RACIST public servants are forcing Aboriginal families to live in overcrowded, rundown public houses and favouring white tenants when allocating "good" properties.

Systemic discrimination has been uncovered among West Australian government housing officers in a two-year inquiry that heard some managers treated housing stock as their personal fiefdom.

Other Homeswest staff "coached" non-indigenous tenants in the best way to complain against their Aboriginal neighbours and used coded language to discriminate against Aborigines.

Releasing the report, Finding a Place, yesterday the state's Equal Opportunity Commission revealed Aborigines were consistently allocated poorer houses than non-indigenous people.

Department of Housing and Works executive director Greg Joyce called the findings an insult and a racial slur on the 400 people who worked on Homeswest's "front line".

"In practice, positive discrimination has led to a situation where Aboriginal tenancies accumulate up to seven times the (rent) arrears, six times more tenant-caused damage and twice the amount of maintenance expenditure as non-Aboriginal tenancies," Mr Joyce said.

Housing Minister Nick Griffiths yesterday backed Homeswest, saying 40 per cent of the report's 165 recommendations were already implemented.

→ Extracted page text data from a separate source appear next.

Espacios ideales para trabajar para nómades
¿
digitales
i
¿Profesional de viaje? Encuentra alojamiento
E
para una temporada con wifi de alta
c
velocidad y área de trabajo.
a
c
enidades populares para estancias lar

He conceded others were constructive.

The report recommends anti-racism training for some staff, improved house maintenance, the construction of more houses and the demolition of substandard properties.

More than 500 submissions were made to the inquiry.

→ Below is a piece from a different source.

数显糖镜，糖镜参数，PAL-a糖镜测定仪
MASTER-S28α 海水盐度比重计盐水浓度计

A Homeswest officer said managers pressured staff to give "good properties" to non-indigenous tenants.

"They think the properties do belong to them," the officer said. "They say, 'I want a nice person for this property', (which means) that kind of rules out the next Aboriginal person on the list."

Associate professor Ted Wilkes, an indigenous health advocate who helped run the inquiry's reference committee, said aspects of the report were devastating.

He said the poor standard of housing for many rural Aborigines did not appear to have improved since he conducted a sample study 10 years ago.

"I've actually lived in a Homeswest house . . . and there is racism in the way services are delivered to our people – we live it."

The inquiry – the nation's first comprehensive investigation into alleged racism in housing – began in 2002 when allegations against Homeswest of discrimination reached 37 per cent of the commission's workload.

The inquiry was told indigenous families were placed in houses listed for demolition. A woman with two children was moved into a house infested with cockroaches, with no gas, no secure doors or windows and water leaking through electrical fittings.

She was told no repairs could be done because the house was to be demolished.

The report recommends Homeswest speak with, rather than write to, Aborigines on important issues such as evictions, since some who were homeless or had poor literacy were not getting letters or did not understand the contents.